▶ _WORK REQUIRED_:
Pull every line that holds the word "здравствено" from the entries.

Collected data:
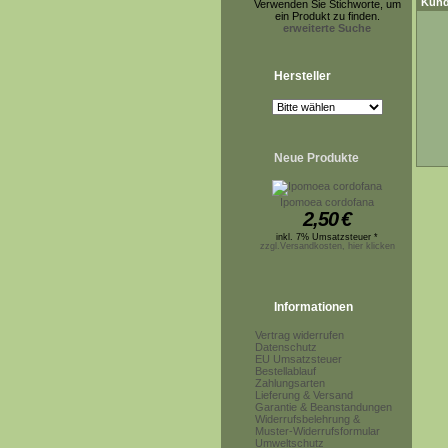
Kund
Verwenden Sie Stichworte, um
ein Produkt zu finden.
erweiterte Suche
Hersteller
Neue Produkte
Ipomoea cordofana
2,50
€
inkl. 7% Umsatzsteuer *
zzgl.Versandkosten, hier klicken
Informationen
Vertrag widerrufen
Datenschutz
EU Umsatzsteuer
Bestellablauf
Zahlungsarten
Lieferung & Versand
Garantie & Beanstandungen
Widerrufsbelehrung &
Muster-Widerrufsformular
Umweltschutz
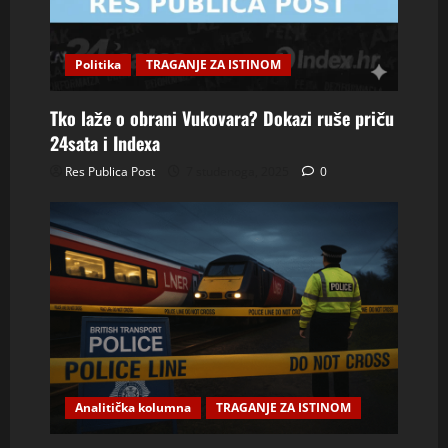
Politika
TRAGANJE ZA ISTINOM
Tko laže o obrani Vukovara? Dokazi ruše priču
24sata i Indexa
Res Publica Post
7 studenoga, 2025
0
Analitička kolumna
TRAGANJE ZA ISTINOM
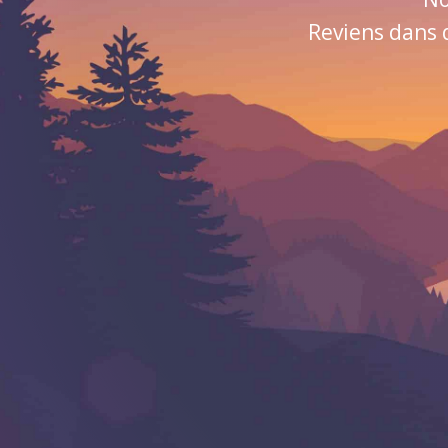
Reviens dans 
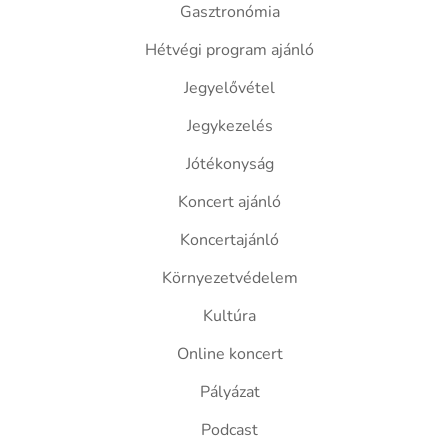
Gasztronómia
Hétvégi program ajánló
Jegyelővétel
Jegykezelés
Jótékonyság
Koncert ajánló
Koncertajánló
Környezetvédelem
Kultúra
Online koncert
Pályázat
Podcast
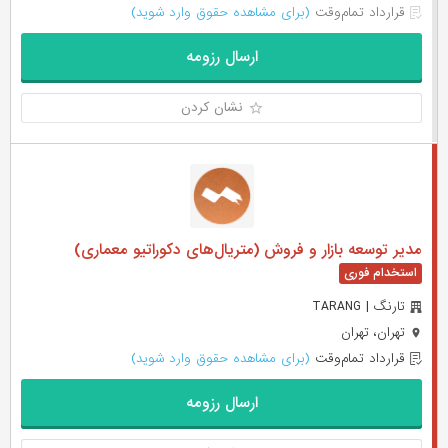
قرارداد تمام‌وقت
(برای مشاهده حقوق وارد شوید)
ارسال رزومه
نشان کردن
مدیر توسعه بازار و فروش (متریال‌های دکوراتیو معماری)
تارنگ | TARANG
تهران، تهران
قرارداد تمام‌وقت
(برای مشاهده حقوق وارد شوید)
ارسال رزومه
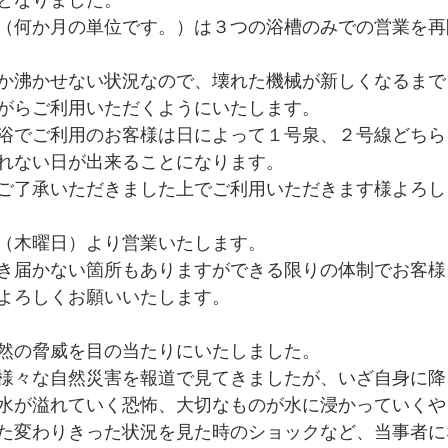
となりました。
（何か月の単位です。）は３つの浴槽のみでの営業を再
か沸かせない状況なので、壊れた機械が新しくなるまで
がらご利用いただくようにいたします。
浴でご利用のお客様は日によって１号泉、２号線どちら
れない日が出来ることになります。
ご了承いただきました上でご利用いただきます様よろし
（木曜日）より営業いたします。
き届かない箇所もありますができる限りの体制でお客様
よろしくお願いいたします。
然の脅威を目の当たりにいたしました。
様々な自然災害を報道で見てきましたが、いざ自身に降
水が溢れていく恐怖、大切なものが水に浸かっていくや
た変わりきった状況を見た時のショックなど、当事者に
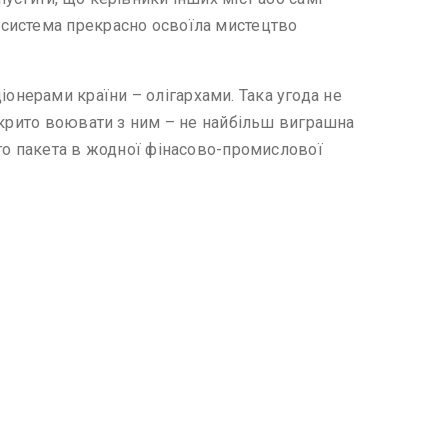
 система прекрасно освоїла мистецтво
нерами країни – олігархами. Така угода не
дкрито воювати з ним – не найбільш виграшна
ого пакета в жодної фінасово-промислової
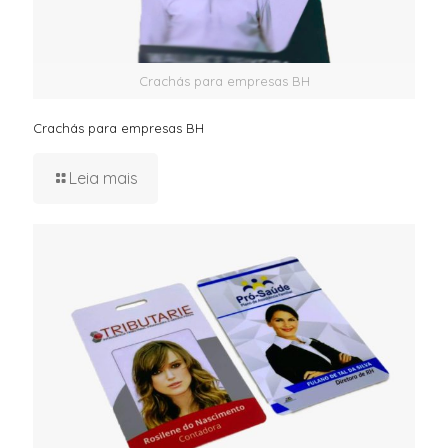
Crachás para empresas BH
Crachás para empresas BH
Leia mais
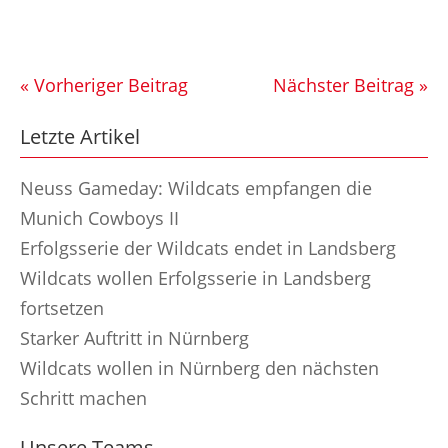
« Vorheriger Beitrag
Nächster Beitrag »
Letzte Artikel
Neuss Gameday: Wildcats empfangen die
Munich Cowboys II
Erfolgsserie der Wildcats endet in Landsberg
Wildcats wollen Erfolgsserie in Landsberg
fortsetzen
Starker Auftritt in Nürnberg
Wildcats wollen in Nürnberg den nächsten
Schritt machen
Unsere Teams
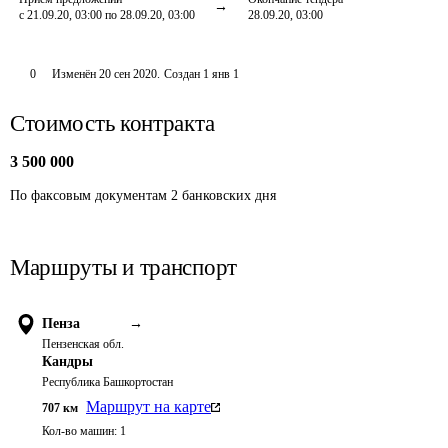
с 21.09.20, 03:00 по 28.09.20, 03:00
28.09.20, 03:00
0
Изменён
20 сен 2020
.
Создан
1 янв 1
Стоимость контракта
3 500 000
По факсовым документам 2 банковских дня
Маршруты и транспорт
Пенза
→
Пензенская обл.
Кандры
Республика Башкортостан
Маршрут на карте
707
км
Кол-во машин:
1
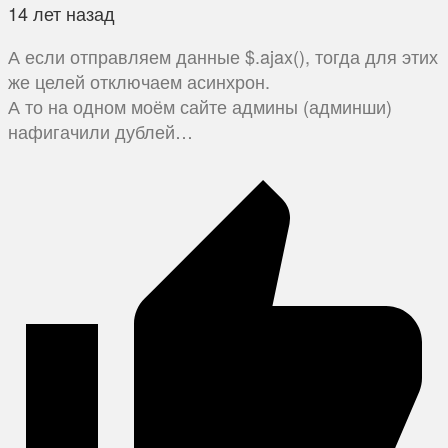
14 лет назад
А если отправляем данные $.ajax(), тогда для этих
же целей отключаем асинхрон.
А то на одном моём сайте админы (админши)
нафигачили дублей…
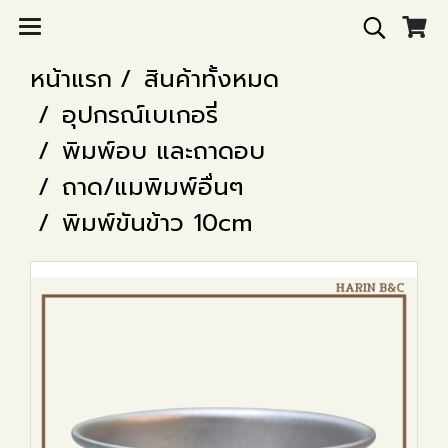
หน้าแรก
สินค้าทั้งหมด
อุปกรณ์เบเกอรี่
พิมพ์อบ และถาดอบ
ถาด/แมพิมพ์อื่นๆ
พิมพ์ขันข้าว 10cm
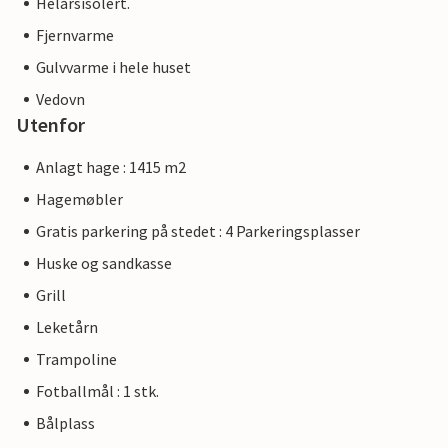
Helårsisolert.
Fjernvarme
Gulvvarme i hele huset
Vedovn
Utenfor
Anlagt hage : 1415 m2
Hagemøbler
Gratis parkering på stedet : 4 Parkeringsplasser
Huske og sandkasse
Grill
Leketårn
Trampoline
Fotballmål : 1 stk.
Bålplass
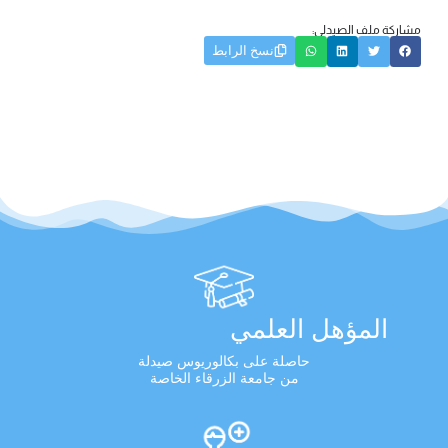
مشاركة ملف الصيدلي:
نسخ الرابط
المؤهل العلمي
حاصلة على بكالوريوس صيدلة
من جامعة الزرقاء الخاصة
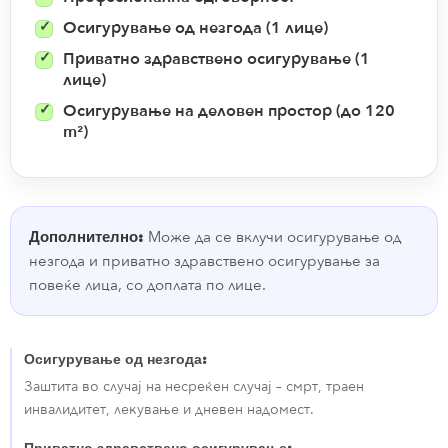
Осигурување од незгода (1 лице)
Приватно здравствено осигурување (1
лице)
Осигурување на деловен простор (до 120
m²)
Дополнително:
Може да се вклучи осигурување од
незгода и приватно здравствено осигурување за
повеќе лица, со доплата по лице.
Осигурување од незгода:
Заштита во случај на несреќен случај – смрт, траен
инвалидитет, лекување и дневен надомест.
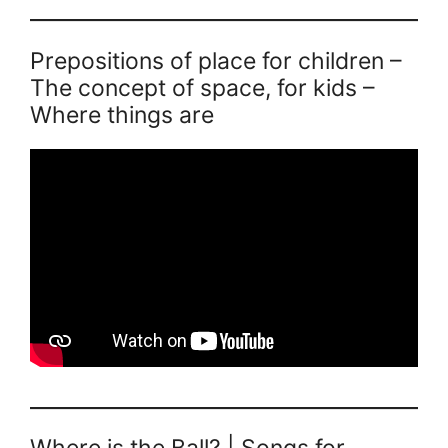
Prepositions of place for children –
The concept of space, for kids –
Where things are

▶ _ANSWER_:
Приватно здравствено осигурување (1
незгода и приватно здравствено осигурување за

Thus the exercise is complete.